The next few episodes show the Jennings being a romantic, sexually active husband-and-wife. Though it may seem that they are finally having an open, consensual relationship, I fear something else could be at play here. If Phillip can act American for so long that he becomes American, can Elizabeth have acted like a loving wife so long that she has truly become one? To put it in another way, is her desire and affection for her husband now authentic, or just a learned routine? And, assuming it is as genuine as she claims it is, is it troubling that this emotion had to come from a forced place? If she had not had to live with Phillip for so long, and pretend that she loved him, would she have ever grown a real love for him? It seems troubling to celebrate that Elizabeth has finally accepted the situation she is being forced into; yet as viewers, we want our two protagonists to love each other.

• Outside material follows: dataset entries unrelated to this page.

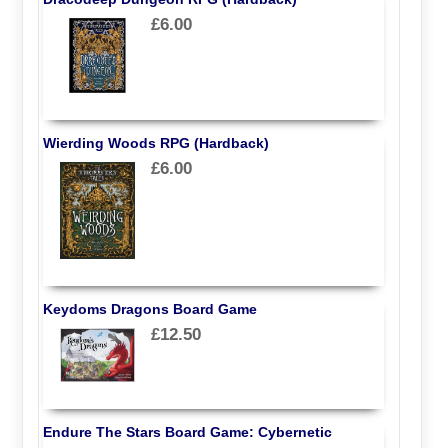
£6.00
Wierding Woods RPG (Hardback)
£6.00
Keydoms Dragons Board Game
£12.50
Endure The Stars Board Game: Cybernetic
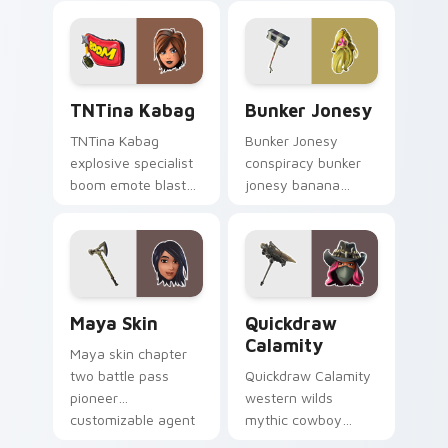
your custom cursor
pointer custom
tabs.
cursors.
TNTina Kabag custom cursor pack preview for Chr
Bunker Jonesy custom curs
TNTina Kabag
Bunker Jonesy
TNTina Kabag
Bunker Jonesy
explosive specialist
conspiracy bunker
boom emote blast
jonesy banana
rocks pointer with
tattoo hides quirky
custom cursor tab
mystery on custom
energy.
cursor clicks.
Maya Skin custom cursor pack preview for Chrome
Quickdraw Calamity custom
Maya Skin
Quickdraw
Calamity
Maya skin chapter
two battle pass
Quickdraw Calamity
pioneer
western wilds
customizable agent
mythic cowboy
style on your
calamity draws fast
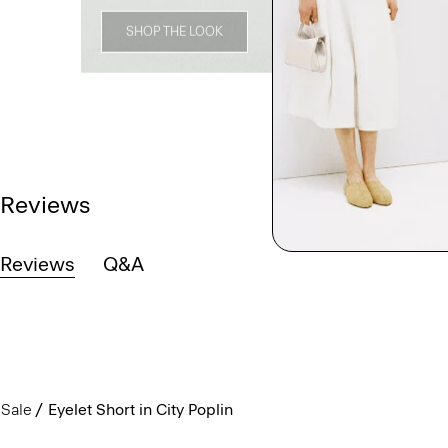
SHOP THE LOOK
Reviews
Reviews
Q&A
Sale
Eyelet Short in City Poplin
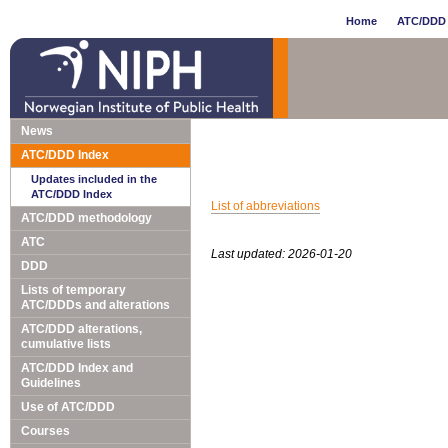
Home
ATC/DDD 
News
ATC/DDD Index
Updates included in the
ATC/DDD Index
List of abbreviations
ATC/DDD methodology
ATC
Last updated: 2026-01-20
DDD
Lists of temporary
ATC/DDDs and alterations
ATC/DDD alterations,
cumulative lists
ATC/DDD Index and
Guidelines
Use of ATC/DDD
Courses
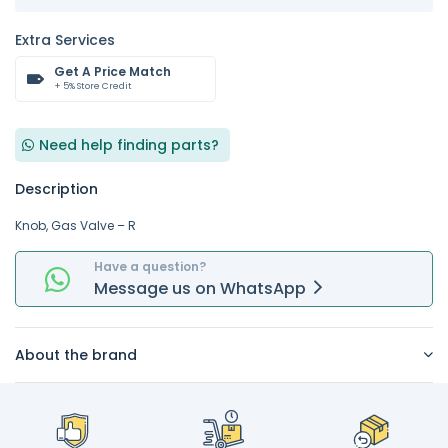
Extra Services
Get A Price Match
+ 5% Store Credit
Need help finding parts?
Description
Knob, Gas Valve – R
Have a question?
Message
us on
WhatsApp
About the brand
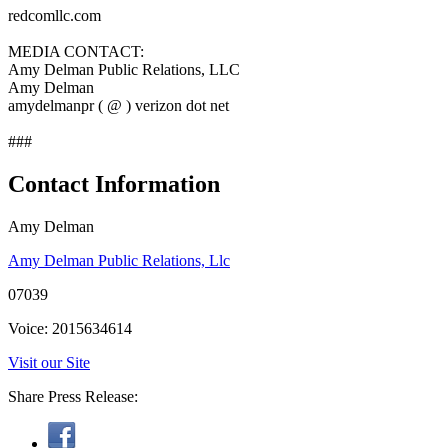
redcomllc.com
MEDIA CONTACT:
Amy Delman Public Relations, LLC
Amy Delman
amydelmanpr ( @ ) verizon dot net
###
Contact Information
Amy Delman
Amy Delman Public Relations, Llc
07039
Voice: 2015634614
Visit our Site
Share Press Release:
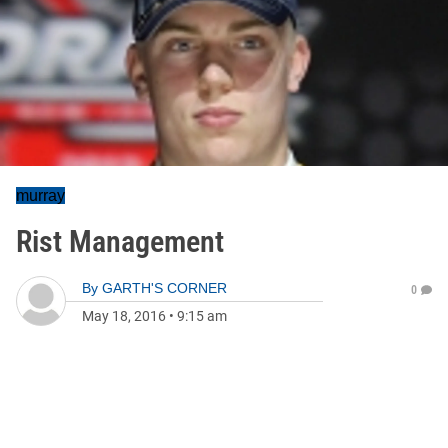
murray
Rist Management
By
GARTH'S CORNER
0
May 18, 2016
•
9:15 am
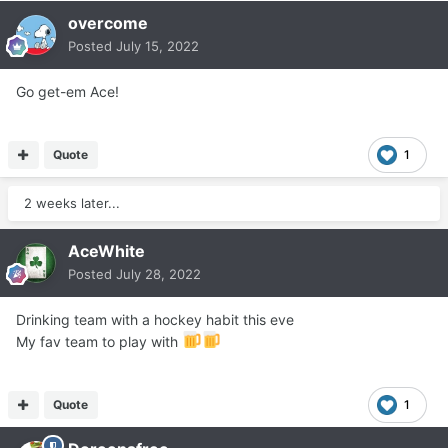
overcome
Posted
July 15, 2022
Go get-em Ace!
Quote
1
2 weeks later...
AceWhite
Posted
July 28, 2022
Drinking team with a hockey habit this eve
My fav team to play with
Quote
1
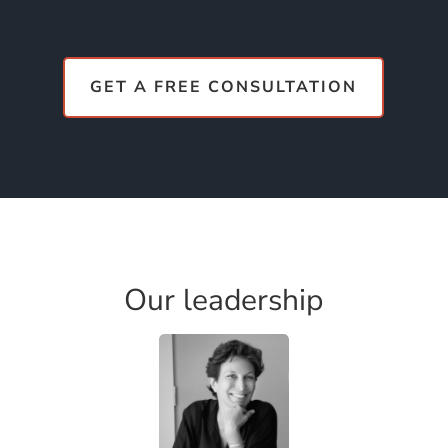
GET A FREE CONSULTATION
Our leadership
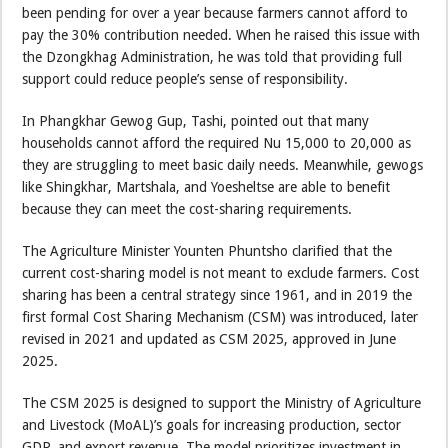
been pending for over a year because farmers cannot afford to
pay the 30% contribution needed. When he raised this issue with
the Dzongkhag Administration, he was told that providing full
support could reduce people’s sense of responsibility.
In Phangkhar Gewog Gup, Tashi, pointed out that many
households cannot afford the required Nu 15,000 to 20,000 as
they are struggling to meet basic daily needs. Meanwhile, gewogs
like Shingkhar, Martshala, and Yoesheltse are able to benefit
because they can meet the cost-sharing requirements.
The Agriculture Minister Younten Phuntsho clarified that the
current cost-sharing model is not meant to exclude farmers. Cost
sharing has been a central strategy since 1961, and in 2019 the
first formal Cost Sharing Mechanism (CSM) was introduced, later
revised in 2021 and updated as CSM 2025, approved in June
2025.
The CSM 2025 is designed to support the Ministry of Agriculture
and Livestock (MoAL)’s goals for increasing production, sector
GDP, and export revenue. The model prioritizes investment in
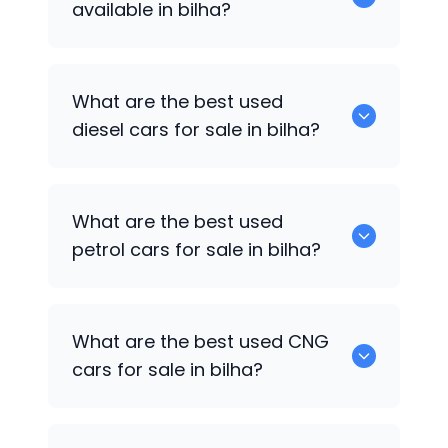
available in bilha?
653 are some of the used suv cars
What are the best used
available in bilha.
diesel cars for sale in bilha?
0 are the best used diesel cars for sale
What are the best used
in bilha.
petrol cars for sale in bilha?
0 are the best used petrol cars for sale
What are the best used CNG
in bilha.
cars for sale in bilha?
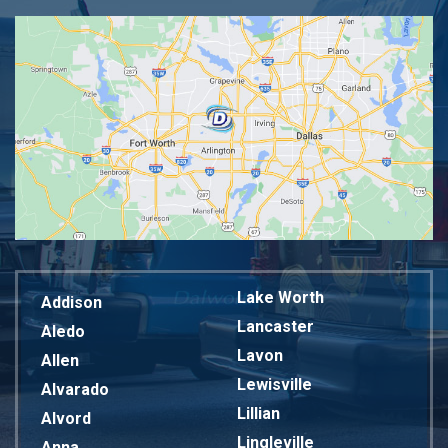
Lake Worth
Addison
Lancaster
Aledo
Lavon
Allen
Lewisville
Alvarado
Lillian
Alvord
Lingleville
Anna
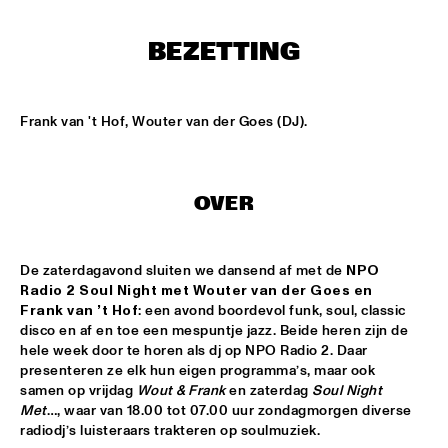
MISSISSIPPI
BEZETTING
LEO BLOKHUIS: GOSPEL, THAT JOYFUL NOISE + INTERVIEW 
ANNIE BROWN CALDWELL, THE STAPLES JR. 
SINGERS
  •  
15:00
CENTRAL PARK STAGE
Frank van 't Hof, Wouter van der Goes (DJ).
JAN GARBAREK
  •  
15:15
AMAZON 
OVER
NAFT
  •  
15:15
CONGO SQUARE
De zaterdagavond sluiten we dansend af met de 
NPO 
WOLFERT BREDERODE, JOOST LIJBAART & MATANGI 
Radio 2 Soul Night met Wouter van der Goes en 
STRING QUARTET
  •  
15:15
Frank van ’t Hof
: een avond boordevol funk, soul, classic 
MADEIRA
disco en af en toe een mespuntje jazz. Beide heren zijn de 
hele week door te horen als dj op NPO Radio 2. Daar 
PONTA ABERTA
  •  
15:30
presenteren ze elk hun eigen programma’s, maar ook 
CODARTS TALENT STAGE
samen op vrijdag 
Wout & Frank
 en zaterdag 
Soul Night 
Met
…, waar van 18.00 tot 07.00 uur zondagmorgen diverse 
radiodj’s luisteraars trakteren op soulmuziek.
EDUWAITI GROUP 
  •  
15:30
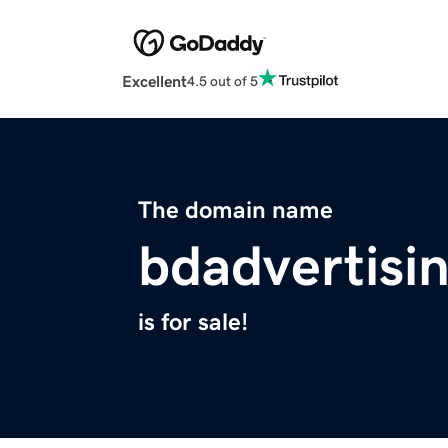
Excellent
4.5 out of 5
The domain name
bdadvertisi
is for sale!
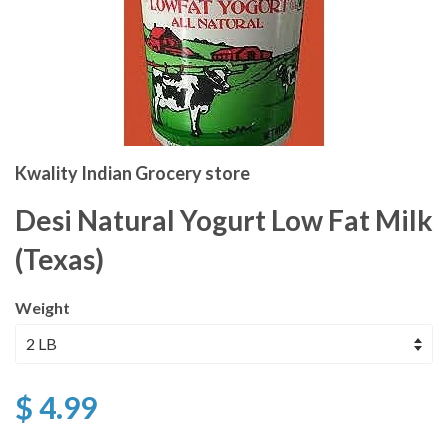
Kwality Indian Grocery store
Desi Natural Yogurt Low Fat Milk
(Texas)
Weight
$ 4.99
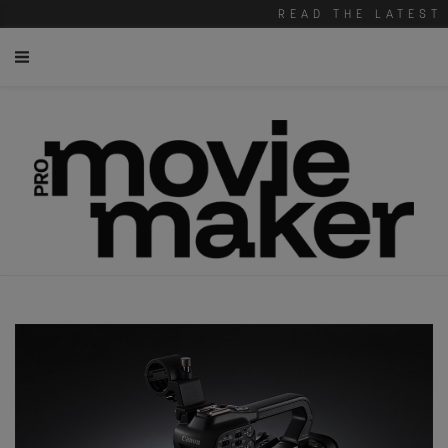
READ THE LATEST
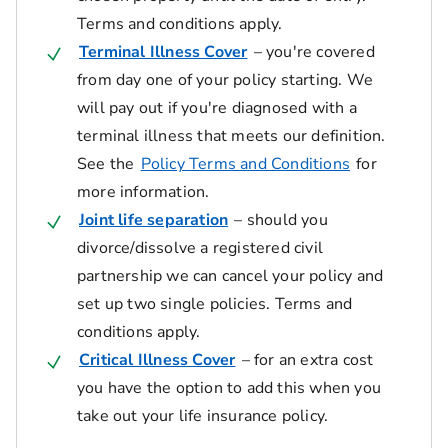
Terms and conditions apply.
Terminal Illness Cover
– you're covered
from day one of your policy starting. We
will pay out if you're diagnosed with a
terminal illness that meets our definition.
See the
Policy Terms and Conditions
for
more information.
Joint life separation
– should you
divorce/dissolve a registered civil
partnership we can cancel your policy and
set up two single policies. Terms and
conditions apply.
Critical Illness Cover
– for an extra cost
you have the option to add this when you
take out your life insurance policy.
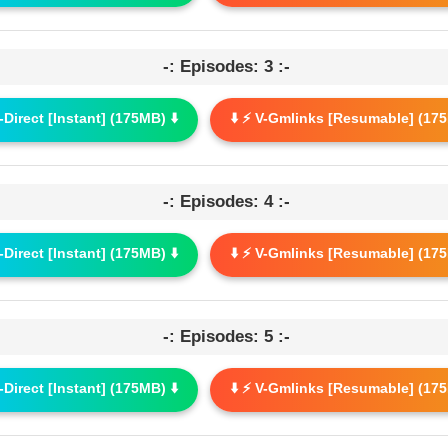
-: Episodes: 3 :-
G-Direct [Instant] (175MB) ⬇️
⬇️ ⚡ V-Gmlinks [Resumable] (175
-: Episodes: 4 :-
G-Direct [Instant] (175MB) ⬇️
⬇️ ⚡ V-Gmlinks [Resumable] (175
-: Episodes: 5 :-
G-Direct [Instant] (175MB) ⬇️
⬇️ ⚡ V-Gmlinks [Resumable] (175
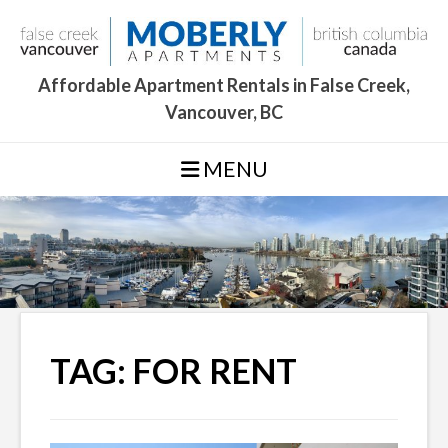
Skip
to
content
Affordable Apartment Rentals in False Creek,
Vancouver, BC
MENU
TAG:
FOR RENT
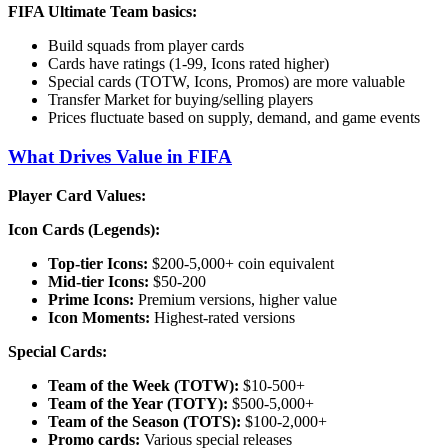
FIFA Ultimate Team basics:
Build squads from player cards
Cards have ratings (1-99, Icons rated higher)
Special cards (TOTW, Icons, Promos) are more valuable
Transfer Market for buying/selling players
Prices fluctuate based on supply, demand, and game events
What Drives Value in FIFA
Player Card Values:
Icon Cards (Legends):
Top-tier Icons:
$200-5,000+ coin equivalent
Mid-tier Icons:
$50-200
Prime Icons:
Premium versions, higher value
Icon Moments:
Highest-rated versions
Special Cards:
Team of the Week (TOTW):
$10-500+
Team of the Year (TOTY):
$500-5,000+
Team of the Season (TOTS):
$100-2,000+
Promo cards:
Various special releases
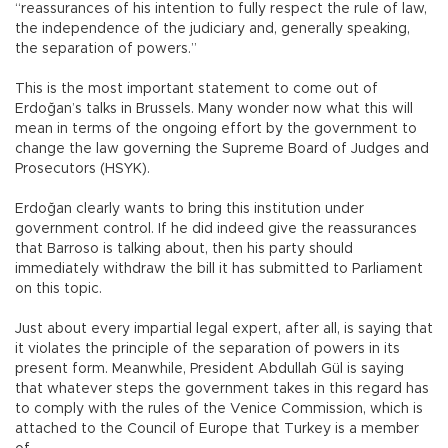
“reassurances of his intention to fully respect the rule of law,
the independence of the judiciary and, generally speaking,
the separation of powers.”
This is the most important statement to come out of
Erdoğan’s talks in Brussels. Many wonder now what this will
mean in terms of the ongoing effort by the government to
change the law governing the Supreme Board of Judges and
Prosecutors (HSYK).
Erdoğan clearly wants to bring this institution under
government control. If he did indeed give the reassurances
that Barroso is talking about, then his party should
immediately withdraw the bill it has submitted to Parliament
on this topic.
Just about every impartial legal expert, after all, is saying that
it violates the principle of the separation of powers in its
present form. Meanwhile, President Abdullah Gül is saying
that whatever steps the government takes in this regard has
to comply with the rules of the Venice Commission, which is
attached to the Council of Europe that Turkey is a member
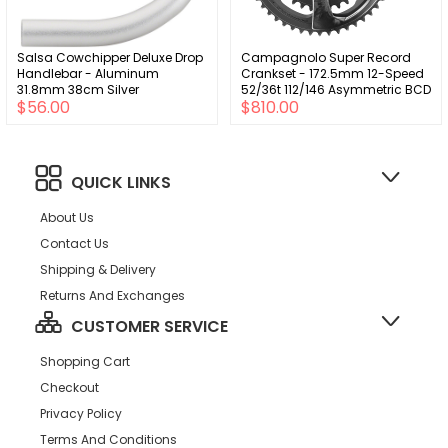
Salsa Cowchipper Deluxe Drop
Campagnolo Super Record
Handlebar - Aluminum
Crankset - 172.5mm 12-Speed
31.8mm 38cm Silver
52/36t 112/146 Asymmetric BCD
$56.00
$810.00
Ultra-Torque Spindle Interface
Carbon
QUICK LINKS
About Us
Contact Us
Shipping & Delivery
Returns And Exchanges
CUSTOMER SERVICE
Shopping Cart
Checkout
Privacy Policy
Terms And Conditions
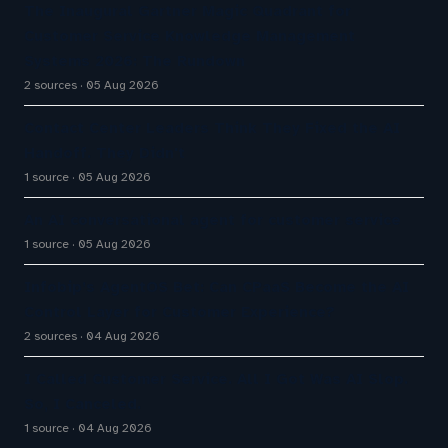
The Inaugural Gartner Magic Quadrant for
Customer Service Knowledge Management
Systems 2026: The Rundown
2 sources
05 Aug 2026
Contact Center Leaders Think They Fixed the AI
Handoff. They Didn't
1 source
05 Aug 2026
An AI conversational agent for customer service
1 source
05 Aug 2026
Infobip’s AgentOS Bet: Can CPaaS Become the AI
Control Layer for Customer Experience?
2 sources
04 Aug 2026
I Called Customer Service. All I Got Was AI Slop.
So, I Canceled.
1 source
04 Aug 2026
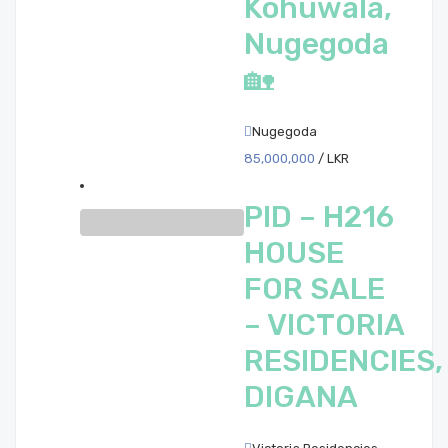
Kohuwala,
Nugegoda
🏡
Nugegoda
85,000,000
/ LKR
PID – H216
HOUSE
FOR SALE
– VICTORIA
RESIDENCIES,
DIGANA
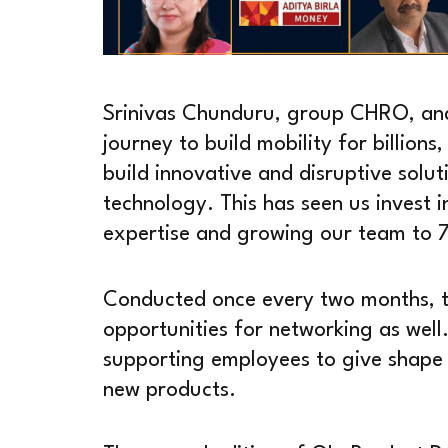
Srinivas Chunduru, group CHRO, and 
journey to build mobility for billion
build innovative and disruptive solut
technology. This has seen us invest i
expertise and growing our team to 
Conducted once every two months, t
opportunities for networking as well
supporting employees to give shape 
new products.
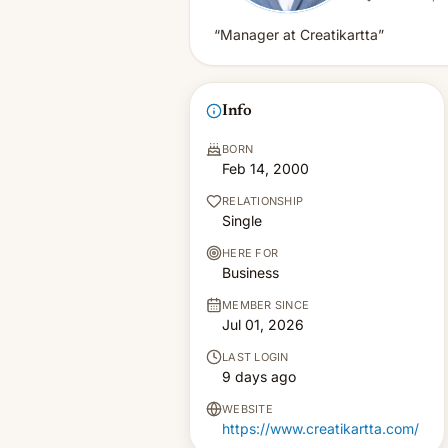
“Manager at Creatikartta”
Info
BORN
Feb 14, 2000
RELATIONSHIP
Single
HERE FOR
Business
MEMBER SINCE
Jul 01, 2026
LAST LOGIN
9 days ago
WEBSITE
https://www.creatikartta.com/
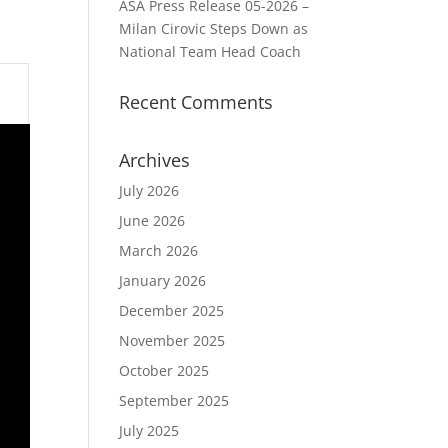
ASA Press Release 05-2026 –
Milan Cirovic Steps Down as
National Team Head Coach
Recent Comments
Archives
July 2026
June 2026
March 2026
January 2026
December 2025
November 2025
October 2025
September 2025
July 2025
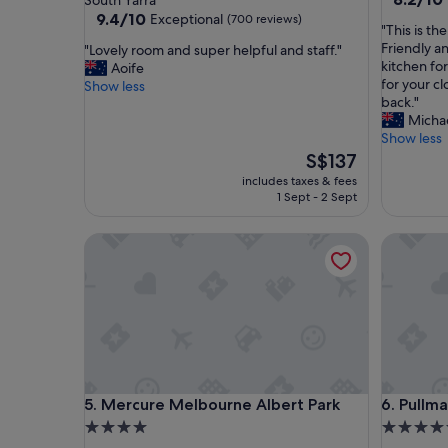
South Yarra
out
property
9.4
9.4/10
Exceptional
(700 reviews)
"
"This is th
of
out
T
Friendly an
"
"Lovely room and super helpful and staff."
10,
of
h
kitchen fo
L
Aoife
Very
10,
i
for your cl
o
Show less
good,
Exceptional,
s
back."
v
(78
(700
i
Micha
e
reviews)
reviews)
s
Show less
l
t
y
The
S$137
h
r
price
includes taxes & fees
e
o
is
1 Sept - 2 Sept
b
o
S$137
e
m
Mercure Melbourne Albert Park
Pullman 
s
a
t
n
p
d
l
s
a
u
c
p
e
e
t
r
o
h
Mercure Melbourne Albert Park
Pullman 
5. Mercure Melbourne Albert Park
6. Pullm
s
e
t
4.0
5.0
l
a
p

I think there are two separate ways to read their relationship, and I do not know that I am satisfied with either. The first is to view the Jennings as a sort of “odd couple,” a duo forced together out of peculiar circumstances that is now finally learning to live with each other and accept one another’s differences. This is a pretty standard romantic plot, but I think it is a little too easy. The second option is that we are watching the story of two people who have essentially brainwashed themselves into loving each other, and now are fighting to protect and reify the very facade they had created. This reading seems too harsh, though, as Elizabeth and Phillip do seem to share real love in a few scenes. The complexity of their relationship, and the blurred lines between real and forced desire is what makes The Americans such a complex show. Even when things are going great for the couple, I am never completely satisfied with Elizabeth and Phillip’s situation. At best, they are a man and woman who are trying to “make it work,” and at worst, they are two people forced to pretend to love someone they view as a complete stranger. All of this, mixed with the very well done espionage/thriller storylines, makes for very enjoyable, tense television.
Joseph Jobes is a graduate student pursuing his MA in English Literature at Kutztown University. His research interests include depictions of gender, sexuality, race, and class in postcolonial and postmodern texts. Besides reading and writing about literature, Joseph also writes criticism and commentary on cigars, pipes, and the hobby in general.